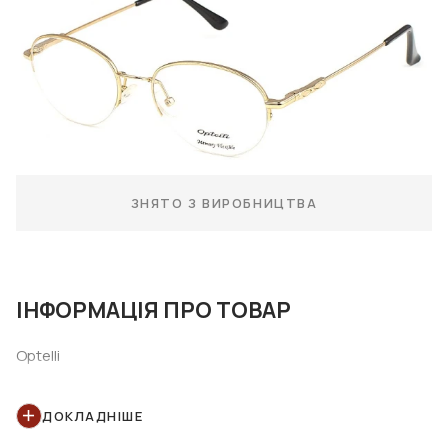
ЗНЯТО З ВИРОБНИЦТВА
ІНФОРМАЦІЯ ПРО ТОВАР
Optelli
ДОКЛАДНІШЕ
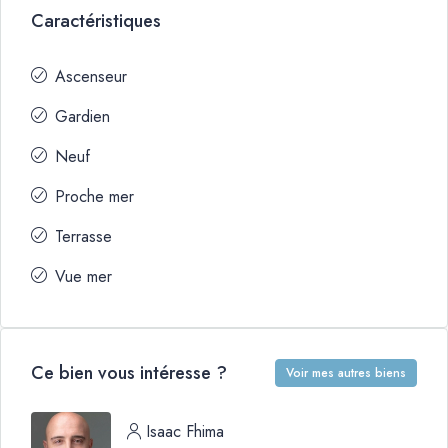
Caractéristiques
Ascenseur
Gardien
Neuf
Proche mer
Terrasse
Vue mer
Ce bien vous intéresse ?
Voir mes autres biens
Isaac Fhima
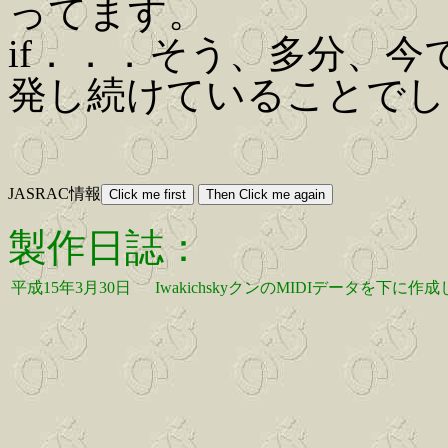
ってます。
if．．．そう、多分、
発し続けていることでし
JASRAC情報
製作日誌：
平成15年3月30日
IwakichskyクンのMIDIデータを下に作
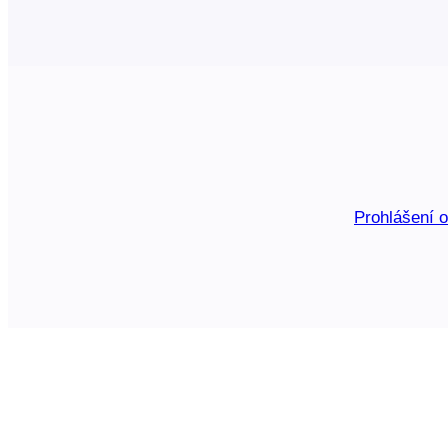
Prohlášení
==============================
Restate the entries above word for word, and keep the pictures out.

WRITTEN RESPONSE:
ЗНЯТО З ВИРОБНИЦТВА
ІНФОРМАЦІЯ ПРО ТОВАР
Optelli
ДОКЛАДНІШЕ
Caractéristiques
Ascenseur
Gardien
Neuf
Proche mer
Terrasse
Vue mer
Ce bien vous intéresse ?
Voir mes autres biens
Isaac Fhima
ってます。
if．．．そう、多分、
発し続けていることでし
JASRAC情報
製作日誌：
平成15年3月30日
IwakichskyクンのMIDIデータを下に作
Prohlášení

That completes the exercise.